也就是這一次疏忽,導致年僅四歲的小昭慶吃了一頓摻了某種特殊“毒藥”的午飯。
那毒藥無色無味,唯一作用,便是摧毀根骨,等小昭慶第二天醒來,察覺到不對時,一切為時已晚。
她體內尚未徹底穩固的根骨,徹底被廢,也斷絕了修行的可能。
等羅氏返回,得知噩耗,立即懷疑是主母宋氏做的手腳,可她嘗試調查,線索卻被人為掐斷。
這也意味著,此事沒有任何證據。
羅氏意識到,缺乏證據的情況下,以她妾室的身份,若以此發難,不會有任何獲勝的可能。
因此,母女二人只能將這個苦果吞下,甚至不能對外人說。
羅氏只能轉而,將希望寄託在下一個孩子身上,彼時她已經懷孕。
可惜,後來生下的滕王雖有根骨,但著實一般……難成大器。
而彼時懵懵懂懂的小昭慶,尚且不知自己失去了幾乎唯一一次,改變命叩臋C會。
直到她逐漸長大,才真正明白自己失去了什麼。
也在心底,徹底埋下了對主母,兄長的仇恨,後來傾心培育滕王,未嘗沒有日後依靠弟弟報仇的想法。
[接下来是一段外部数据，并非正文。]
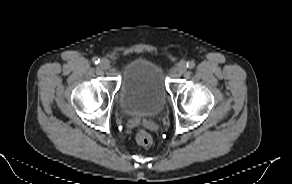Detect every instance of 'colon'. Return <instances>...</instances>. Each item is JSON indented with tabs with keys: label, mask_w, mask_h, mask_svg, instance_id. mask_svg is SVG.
Wrapping results in <instances>:
<instances>
[{
	"label": "colon",
	"mask_w": 292,
	"mask_h": 184,
	"mask_svg": "<svg viewBox=\"0 0 292 184\" xmlns=\"http://www.w3.org/2000/svg\"><path fill=\"white\" fill-rule=\"evenodd\" d=\"M135 139L137 144L144 147H148L153 143V138L151 134L144 129H141L136 133Z\"/></svg>",
	"instance_id": "5ec220e1"
}]
</instances>
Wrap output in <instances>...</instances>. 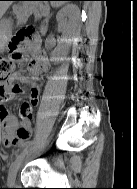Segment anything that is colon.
<instances>
[{
  "instance_id": "5ec220e1",
  "label": "colon",
  "mask_w": 137,
  "mask_h": 189,
  "mask_svg": "<svg viewBox=\"0 0 137 189\" xmlns=\"http://www.w3.org/2000/svg\"><path fill=\"white\" fill-rule=\"evenodd\" d=\"M34 38L35 31L31 28L20 29L12 36L8 44V56L0 57V85L10 77L14 62L21 60V47ZM22 107L27 109L28 114L32 113V107L29 104L23 103Z\"/></svg>"
}]
</instances>
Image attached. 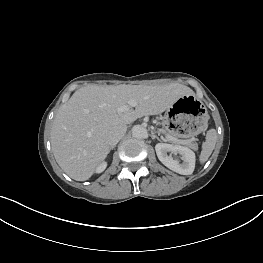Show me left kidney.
I'll return each mask as SVG.
<instances>
[{
    "instance_id": "5707ae66",
    "label": "left kidney",
    "mask_w": 263,
    "mask_h": 263,
    "mask_svg": "<svg viewBox=\"0 0 263 263\" xmlns=\"http://www.w3.org/2000/svg\"><path fill=\"white\" fill-rule=\"evenodd\" d=\"M155 150L158 159L167 168L182 175H191L193 173L195 168V153L191 149L181 145L158 143L155 146ZM172 154H179L183 162L179 163Z\"/></svg>"
}]
</instances>
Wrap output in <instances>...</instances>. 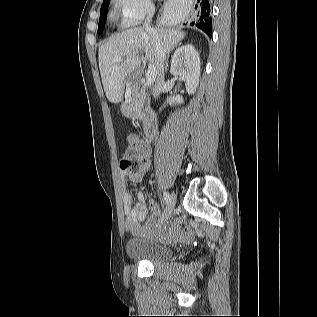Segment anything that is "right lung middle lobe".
Returning a JSON list of instances; mask_svg holds the SVG:
<instances>
[{"label":"right lung middle lobe","mask_w":317,"mask_h":317,"mask_svg":"<svg viewBox=\"0 0 317 317\" xmlns=\"http://www.w3.org/2000/svg\"><path fill=\"white\" fill-rule=\"evenodd\" d=\"M109 3H110V0H104L101 6L100 19H99L98 31H97L98 33H101L103 31Z\"/></svg>","instance_id":"1"}]
</instances>
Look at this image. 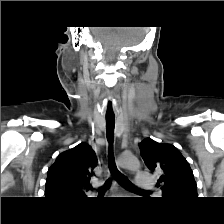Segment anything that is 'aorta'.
<instances>
[{
	"label": "aorta",
	"mask_w": 224,
	"mask_h": 224,
	"mask_svg": "<svg viewBox=\"0 0 224 224\" xmlns=\"http://www.w3.org/2000/svg\"><path fill=\"white\" fill-rule=\"evenodd\" d=\"M119 164L130 170H137L140 167V162L137 157L133 155H122L119 158Z\"/></svg>",
	"instance_id": "1"
}]
</instances>
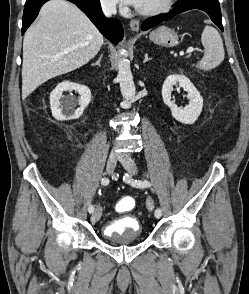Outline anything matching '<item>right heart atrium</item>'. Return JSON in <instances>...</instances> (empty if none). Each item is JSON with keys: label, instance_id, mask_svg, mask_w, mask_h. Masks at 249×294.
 <instances>
[{"label": "right heart atrium", "instance_id": "1", "mask_svg": "<svg viewBox=\"0 0 249 294\" xmlns=\"http://www.w3.org/2000/svg\"><path fill=\"white\" fill-rule=\"evenodd\" d=\"M100 3L102 7L109 12L116 10L118 6V0H100Z\"/></svg>", "mask_w": 249, "mask_h": 294}]
</instances>
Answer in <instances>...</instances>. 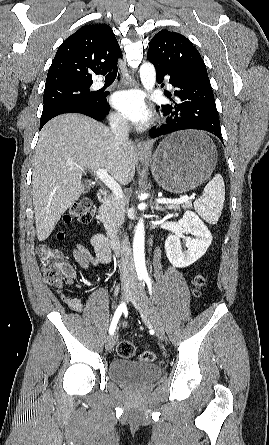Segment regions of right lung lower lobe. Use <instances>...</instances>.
I'll list each match as a JSON object with an SVG mask.
<instances>
[{
  "label": "right lung lower lobe",
  "mask_w": 269,
  "mask_h": 445,
  "mask_svg": "<svg viewBox=\"0 0 269 445\" xmlns=\"http://www.w3.org/2000/svg\"><path fill=\"white\" fill-rule=\"evenodd\" d=\"M117 70V69H116ZM108 93L102 94L98 100V103L89 109H75L67 113H81L86 116L92 117L97 121L104 119L109 110V104L107 103L106 96ZM43 127V126H42ZM40 127V129L42 128Z\"/></svg>",
  "instance_id": "right-lung-lower-lobe-1"
}]
</instances>
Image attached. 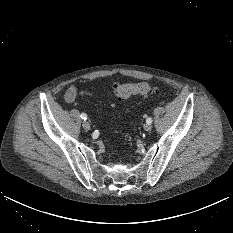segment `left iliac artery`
I'll return each instance as SVG.
<instances>
[{"mask_svg":"<svg viewBox=\"0 0 233 233\" xmlns=\"http://www.w3.org/2000/svg\"><path fill=\"white\" fill-rule=\"evenodd\" d=\"M146 122H147L148 124H151V123H152V118H151V117H148L147 120H146Z\"/></svg>","mask_w":233,"mask_h":233,"instance_id":"left-iliac-artery-1","label":"left iliac artery"}]
</instances>
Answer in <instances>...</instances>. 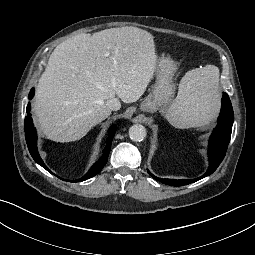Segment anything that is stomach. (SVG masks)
Instances as JSON below:
<instances>
[{
    "label": "stomach",
    "instance_id": "0dacf381",
    "mask_svg": "<svg viewBox=\"0 0 255 255\" xmlns=\"http://www.w3.org/2000/svg\"><path fill=\"white\" fill-rule=\"evenodd\" d=\"M177 71L176 63L169 57L161 56L155 67L156 81L149 95L141 103L143 112L166 113L174 101L176 85L174 75Z\"/></svg>",
    "mask_w": 255,
    "mask_h": 255
}]
</instances>
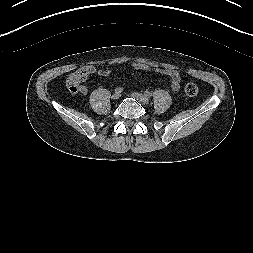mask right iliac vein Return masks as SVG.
I'll return each mask as SVG.
<instances>
[{"mask_svg":"<svg viewBox=\"0 0 253 253\" xmlns=\"http://www.w3.org/2000/svg\"><path fill=\"white\" fill-rule=\"evenodd\" d=\"M119 97H120V94H118V93H114V94L112 95V99H113V100H117V99H119Z\"/></svg>","mask_w":253,"mask_h":253,"instance_id":"63e3f726","label":"right iliac vein"}]
</instances>
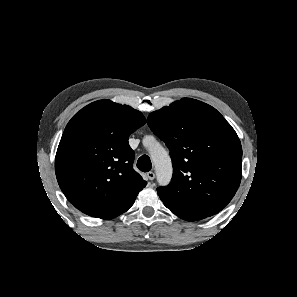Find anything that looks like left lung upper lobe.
Here are the masks:
<instances>
[{"mask_svg": "<svg viewBox=\"0 0 297 297\" xmlns=\"http://www.w3.org/2000/svg\"><path fill=\"white\" fill-rule=\"evenodd\" d=\"M148 126L170 150L173 177L157 188L167 208L192 220L221 211L241 181L242 147L212 106L182 98L149 114Z\"/></svg>", "mask_w": 297, "mask_h": 297, "instance_id": "obj_1", "label": "left lung upper lobe"}]
</instances>
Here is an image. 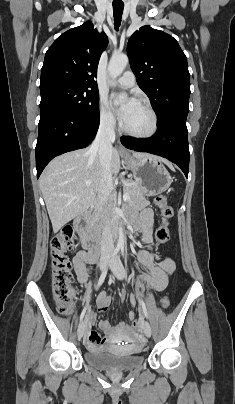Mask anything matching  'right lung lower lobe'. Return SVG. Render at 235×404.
<instances>
[{
    "label": "right lung lower lobe",
    "instance_id": "obj_1",
    "mask_svg": "<svg viewBox=\"0 0 235 404\" xmlns=\"http://www.w3.org/2000/svg\"><path fill=\"white\" fill-rule=\"evenodd\" d=\"M99 127V110L89 116L63 111L40 113L36 145L37 178L56 156L87 147Z\"/></svg>",
    "mask_w": 235,
    "mask_h": 404
}]
</instances>
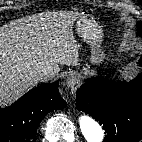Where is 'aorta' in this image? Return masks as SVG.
<instances>
[{
    "instance_id": "762f6f07",
    "label": "aorta",
    "mask_w": 142,
    "mask_h": 142,
    "mask_svg": "<svg viewBox=\"0 0 142 142\" xmlns=\"http://www.w3.org/2000/svg\"><path fill=\"white\" fill-rule=\"evenodd\" d=\"M80 129L87 142H102L104 139L103 129L91 118H82Z\"/></svg>"
}]
</instances>
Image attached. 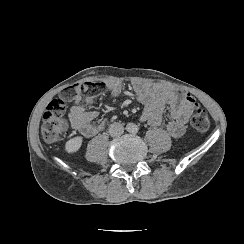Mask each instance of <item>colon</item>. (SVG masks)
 <instances>
[{
  "instance_id": "5ec220e1",
  "label": "colon",
  "mask_w": 244,
  "mask_h": 244,
  "mask_svg": "<svg viewBox=\"0 0 244 244\" xmlns=\"http://www.w3.org/2000/svg\"><path fill=\"white\" fill-rule=\"evenodd\" d=\"M104 89L103 84H81L69 87L63 92L64 98L72 95L81 98L87 103L97 100ZM67 110V101L62 97L53 99L46 107L41 121V135L49 142L59 141L68 128V121L64 115ZM192 126L198 131H206L210 126L208 113L201 107H196L191 117Z\"/></svg>"
}]
</instances>
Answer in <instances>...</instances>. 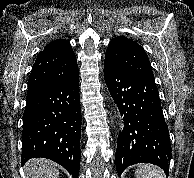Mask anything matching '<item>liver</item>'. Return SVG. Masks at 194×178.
I'll use <instances>...</instances> for the list:
<instances>
[{"label":"liver","mask_w":194,"mask_h":178,"mask_svg":"<svg viewBox=\"0 0 194 178\" xmlns=\"http://www.w3.org/2000/svg\"><path fill=\"white\" fill-rule=\"evenodd\" d=\"M26 178H59L58 166L48 159L37 158L25 165Z\"/></svg>","instance_id":"obj_1"}]
</instances>
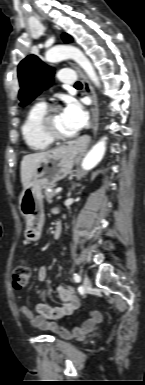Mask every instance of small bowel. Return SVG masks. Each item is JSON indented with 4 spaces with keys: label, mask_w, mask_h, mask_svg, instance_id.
I'll use <instances>...</instances> for the list:
<instances>
[{
    "label": "small bowel",
    "mask_w": 145,
    "mask_h": 385,
    "mask_svg": "<svg viewBox=\"0 0 145 385\" xmlns=\"http://www.w3.org/2000/svg\"><path fill=\"white\" fill-rule=\"evenodd\" d=\"M38 284L47 278V269L42 266L37 271ZM58 295L62 304L50 306L45 303H38L34 307L23 305L21 312L28 318L29 322L41 330H49L58 334L64 339H81L85 334L93 332L97 325L102 321V314L99 311H90L87 319L81 324L73 326L71 329L62 326L61 320L74 314L80 307L81 301L75 295L72 288L60 286Z\"/></svg>",
    "instance_id": "1"
}]
</instances>
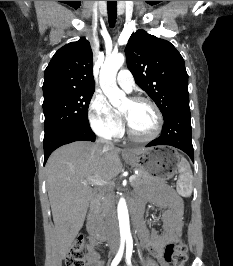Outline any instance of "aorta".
Listing matches in <instances>:
<instances>
[{
    "instance_id": "762f6f07",
    "label": "aorta",
    "mask_w": 233,
    "mask_h": 266,
    "mask_svg": "<svg viewBox=\"0 0 233 266\" xmlns=\"http://www.w3.org/2000/svg\"><path fill=\"white\" fill-rule=\"evenodd\" d=\"M124 61L125 57L120 53L107 57L99 75L100 87L110 103L115 107H118L126 97L125 93L116 84L117 72ZM117 213L121 239L130 238L129 214L124 198H120L118 202Z\"/></svg>"
}]
</instances>
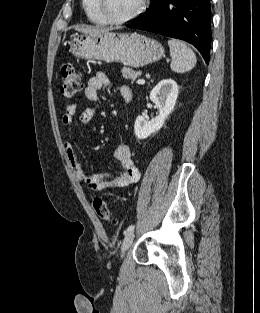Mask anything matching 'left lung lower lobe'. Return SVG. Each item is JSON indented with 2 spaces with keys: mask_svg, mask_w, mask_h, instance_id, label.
Here are the masks:
<instances>
[{
  "mask_svg": "<svg viewBox=\"0 0 260 313\" xmlns=\"http://www.w3.org/2000/svg\"><path fill=\"white\" fill-rule=\"evenodd\" d=\"M210 0H152L129 28L147 30L193 44L209 62Z\"/></svg>",
  "mask_w": 260,
  "mask_h": 313,
  "instance_id": "1",
  "label": "left lung lower lobe"
}]
</instances>
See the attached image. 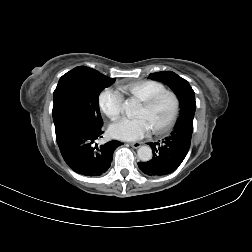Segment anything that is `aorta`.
<instances>
[{"mask_svg": "<svg viewBox=\"0 0 252 252\" xmlns=\"http://www.w3.org/2000/svg\"><path fill=\"white\" fill-rule=\"evenodd\" d=\"M135 108L134 101L125 102V112L127 116H131ZM138 157L141 161L147 162L152 159V149L149 146H141L137 151Z\"/></svg>", "mask_w": 252, "mask_h": 252, "instance_id": "obj_1", "label": "aorta"}]
</instances>
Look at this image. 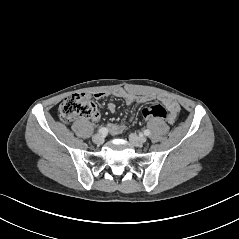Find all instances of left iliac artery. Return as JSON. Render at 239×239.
Wrapping results in <instances>:
<instances>
[{
  "label": "left iliac artery",
  "instance_id": "obj_1",
  "mask_svg": "<svg viewBox=\"0 0 239 239\" xmlns=\"http://www.w3.org/2000/svg\"><path fill=\"white\" fill-rule=\"evenodd\" d=\"M144 135H145V136H149V135H150V131H149V130H145V131H144Z\"/></svg>",
  "mask_w": 239,
  "mask_h": 239
}]
</instances>
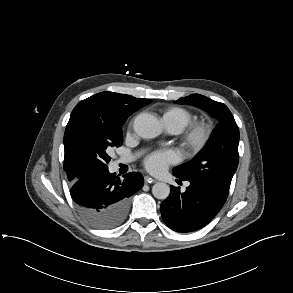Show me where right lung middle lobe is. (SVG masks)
<instances>
[{"label": "right lung middle lobe", "mask_w": 293, "mask_h": 293, "mask_svg": "<svg viewBox=\"0 0 293 293\" xmlns=\"http://www.w3.org/2000/svg\"><path fill=\"white\" fill-rule=\"evenodd\" d=\"M132 113L112 107L96 95L76 105L64 135V165L75 179L88 172L108 168L111 160L108 151L123 144L122 126ZM83 218L103 229L114 228L123 220L119 215Z\"/></svg>", "instance_id": "dd1d6c3e"}]
</instances>
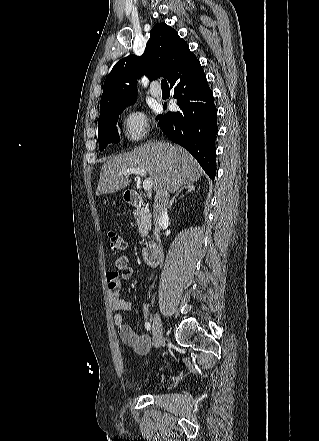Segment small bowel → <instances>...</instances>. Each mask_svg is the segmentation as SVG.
Returning a JSON list of instances; mask_svg holds the SVG:
<instances>
[{
    "label": "small bowel",
    "mask_w": 319,
    "mask_h": 441,
    "mask_svg": "<svg viewBox=\"0 0 319 441\" xmlns=\"http://www.w3.org/2000/svg\"><path fill=\"white\" fill-rule=\"evenodd\" d=\"M117 271H108L106 273V282L108 288L109 305L115 313L113 320L118 330L121 341L132 347L138 354L144 355L151 348V339L147 334H138L133 328L124 323L120 311H127L131 304L120 296V286L123 280H128L133 274V268L126 256H121L116 260ZM149 313V304L144 307V316Z\"/></svg>",
    "instance_id": "1"
}]
</instances>
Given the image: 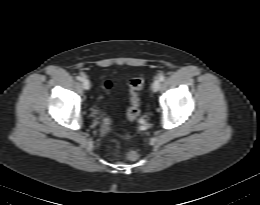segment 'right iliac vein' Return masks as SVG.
<instances>
[{
	"label": "right iliac vein",
	"instance_id": "1",
	"mask_svg": "<svg viewBox=\"0 0 260 205\" xmlns=\"http://www.w3.org/2000/svg\"><path fill=\"white\" fill-rule=\"evenodd\" d=\"M82 86L85 90H89L91 87L90 81L88 79H83Z\"/></svg>",
	"mask_w": 260,
	"mask_h": 205
}]
</instances>
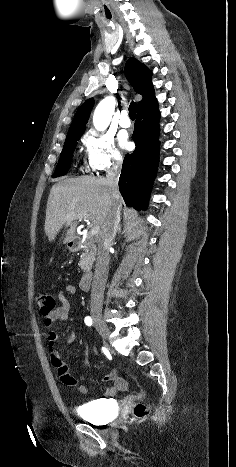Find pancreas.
I'll return each mask as SVG.
<instances>
[{"label":"pancreas","mask_w":236,"mask_h":467,"mask_svg":"<svg viewBox=\"0 0 236 467\" xmlns=\"http://www.w3.org/2000/svg\"><path fill=\"white\" fill-rule=\"evenodd\" d=\"M95 255H96L95 241L91 237V235H89L85 242L83 253L81 254L80 262H79V266L84 272H88L91 269L95 261Z\"/></svg>","instance_id":"pancreas-1"}]
</instances>
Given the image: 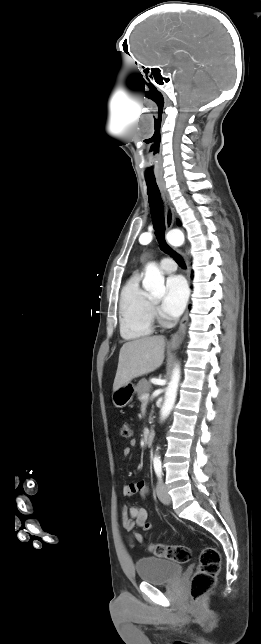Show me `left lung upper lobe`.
Here are the masks:
<instances>
[{
	"label": "left lung upper lobe",
	"instance_id": "left-lung-upper-lobe-1",
	"mask_svg": "<svg viewBox=\"0 0 261 644\" xmlns=\"http://www.w3.org/2000/svg\"><path fill=\"white\" fill-rule=\"evenodd\" d=\"M177 223L180 224L179 220H177Z\"/></svg>",
	"mask_w": 261,
	"mask_h": 644
}]
</instances>
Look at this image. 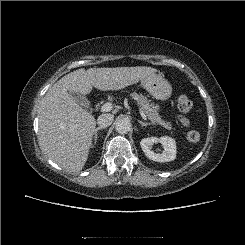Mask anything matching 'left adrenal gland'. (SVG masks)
Masks as SVG:
<instances>
[{
  "instance_id": "a2214340",
  "label": "left adrenal gland",
  "mask_w": 245,
  "mask_h": 245,
  "mask_svg": "<svg viewBox=\"0 0 245 245\" xmlns=\"http://www.w3.org/2000/svg\"><path fill=\"white\" fill-rule=\"evenodd\" d=\"M138 123H140L142 127L151 125V123H146V122H143V121H140V120H138Z\"/></svg>"
}]
</instances>
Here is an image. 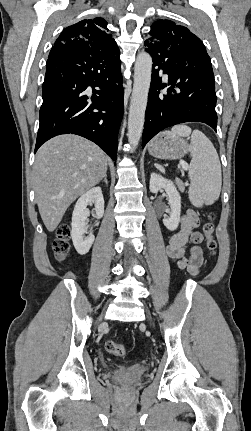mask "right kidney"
Segmentation results:
<instances>
[{
	"instance_id": "ca27d5eb",
	"label": "right kidney",
	"mask_w": 251,
	"mask_h": 431,
	"mask_svg": "<svg viewBox=\"0 0 251 431\" xmlns=\"http://www.w3.org/2000/svg\"><path fill=\"white\" fill-rule=\"evenodd\" d=\"M94 203L96 218H101L104 215V198L100 187H94L85 192L76 202L72 214V241L76 251L80 255H85L89 252L93 242L94 235L92 233L85 237L86 219L88 216L87 205Z\"/></svg>"
}]
</instances>
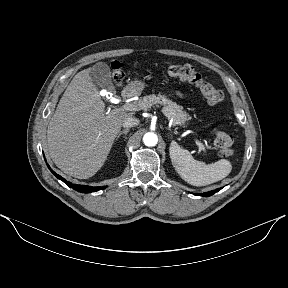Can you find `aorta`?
I'll list each match as a JSON object with an SVG mask.
<instances>
[{
  "instance_id": "1",
  "label": "aorta",
  "mask_w": 288,
  "mask_h": 288,
  "mask_svg": "<svg viewBox=\"0 0 288 288\" xmlns=\"http://www.w3.org/2000/svg\"><path fill=\"white\" fill-rule=\"evenodd\" d=\"M143 142L146 146L152 147L155 146L158 142V137L153 132H148L143 137Z\"/></svg>"
}]
</instances>
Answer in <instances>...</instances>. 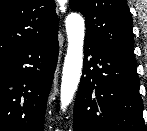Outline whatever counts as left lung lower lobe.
I'll list each match as a JSON object with an SVG mask.
<instances>
[{
  "instance_id": "1",
  "label": "left lung lower lobe",
  "mask_w": 147,
  "mask_h": 131,
  "mask_svg": "<svg viewBox=\"0 0 147 131\" xmlns=\"http://www.w3.org/2000/svg\"><path fill=\"white\" fill-rule=\"evenodd\" d=\"M74 131H147L136 62L85 40Z\"/></svg>"
}]
</instances>
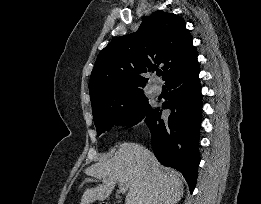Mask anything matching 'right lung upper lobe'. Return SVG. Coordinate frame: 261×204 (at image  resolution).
I'll return each instance as SVG.
<instances>
[{"label":"right lung upper lobe","mask_w":261,"mask_h":204,"mask_svg":"<svg viewBox=\"0 0 261 204\" xmlns=\"http://www.w3.org/2000/svg\"><path fill=\"white\" fill-rule=\"evenodd\" d=\"M197 60V50L184 20L155 12L135 33L120 36L98 55L89 81L92 107L142 90L145 73L162 67L166 82Z\"/></svg>","instance_id":"cb5924a9"}]
</instances>
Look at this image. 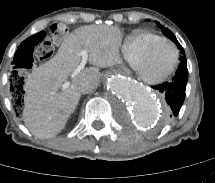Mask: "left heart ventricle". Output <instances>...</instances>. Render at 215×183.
<instances>
[{"label": "left heart ventricle", "instance_id": "left-heart-ventricle-1", "mask_svg": "<svg viewBox=\"0 0 215 183\" xmlns=\"http://www.w3.org/2000/svg\"><path fill=\"white\" fill-rule=\"evenodd\" d=\"M173 58L172 46L168 43H160L146 57L143 69L149 76H158L171 66Z\"/></svg>", "mask_w": 215, "mask_h": 183}]
</instances>
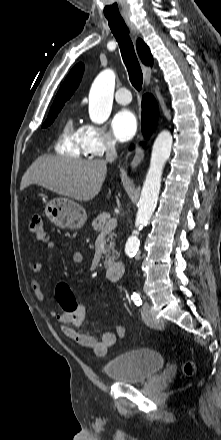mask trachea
I'll use <instances>...</instances> for the list:
<instances>
[{"label":"trachea","instance_id":"3493384b","mask_svg":"<svg viewBox=\"0 0 221 440\" xmlns=\"http://www.w3.org/2000/svg\"><path fill=\"white\" fill-rule=\"evenodd\" d=\"M109 27L116 38L121 55L127 68L129 79L136 90L140 91L143 84V74L129 36V29L123 18L107 17Z\"/></svg>","mask_w":221,"mask_h":440}]
</instances>
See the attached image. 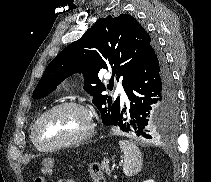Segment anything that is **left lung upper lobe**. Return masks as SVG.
Masks as SVG:
<instances>
[{
	"label": "left lung upper lobe",
	"mask_w": 211,
	"mask_h": 182,
	"mask_svg": "<svg viewBox=\"0 0 211 182\" xmlns=\"http://www.w3.org/2000/svg\"><path fill=\"white\" fill-rule=\"evenodd\" d=\"M153 43L149 34L131 15L100 18L79 40L68 45L50 62L33 97L47 96L64 79L82 72L84 89L93 96L92 102L99 109L103 124L116 125L120 112L119 97L112 101L110 96L101 94L106 88L99 80L98 73L101 69H112L113 76L107 88L112 89L114 74L117 81L122 79L125 88ZM175 129L159 127L156 132L174 133Z\"/></svg>",
	"instance_id": "obj_1"
}]
</instances>
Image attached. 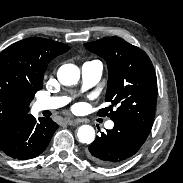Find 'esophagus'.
Returning a JSON list of instances; mask_svg holds the SVG:
<instances>
[{"instance_id": "esophagus-1", "label": "esophagus", "mask_w": 183, "mask_h": 183, "mask_svg": "<svg viewBox=\"0 0 183 183\" xmlns=\"http://www.w3.org/2000/svg\"><path fill=\"white\" fill-rule=\"evenodd\" d=\"M65 122L69 126H75V125H78L80 122H83V121L82 120H77V119H68Z\"/></svg>"}]
</instances>
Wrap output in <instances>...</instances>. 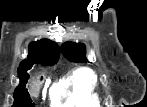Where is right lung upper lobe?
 <instances>
[{"instance_id": "right-lung-upper-lobe-1", "label": "right lung upper lobe", "mask_w": 147, "mask_h": 107, "mask_svg": "<svg viewBox=\"0 0 147 107\" xmlns=\"http://www.w3.org/2000/svg\"><path fill=\"white\" fill-rule=\"evenodd\" d=\"M59 59L58 45L48 39H41L29 45L28 57L21 62L18 72L33 64L52 65Z\"/></svg>"}]
</instances>
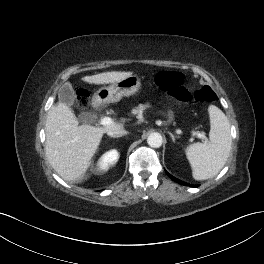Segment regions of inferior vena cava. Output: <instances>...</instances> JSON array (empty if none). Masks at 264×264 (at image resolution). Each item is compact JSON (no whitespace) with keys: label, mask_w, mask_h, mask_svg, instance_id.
<instances>
[{"label":"inferior vena cava","mask_w":264,"mask_h":264,"mask_svg":"<svg viewBox=\"0 0 264 264\" xmlns=\"http://www.w3.org/2000/svg\"><path fill=\"white\" fill-rule=\"evenodd\" d=\"M127 134V131L124 130L123 128L115 129V130H109L107 132V135L113 137V136H118V135H124Z\"/></svg>","instance_id":"602c4592"}]
</instances>
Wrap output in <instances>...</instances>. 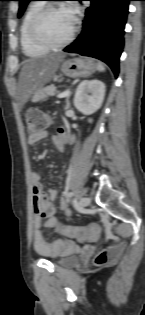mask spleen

同時,她也沒有放棄尋找證據,尤其是最近幾年,她逐步有了自己的班底後,她開始試圖繼續調查當年的事。
李明夷是從昭慶的人物傳記設定集上得知的這件事。
並且,他曾經在某一條劇情線中,遇到了當初那毒藥的製作者……補全了細節。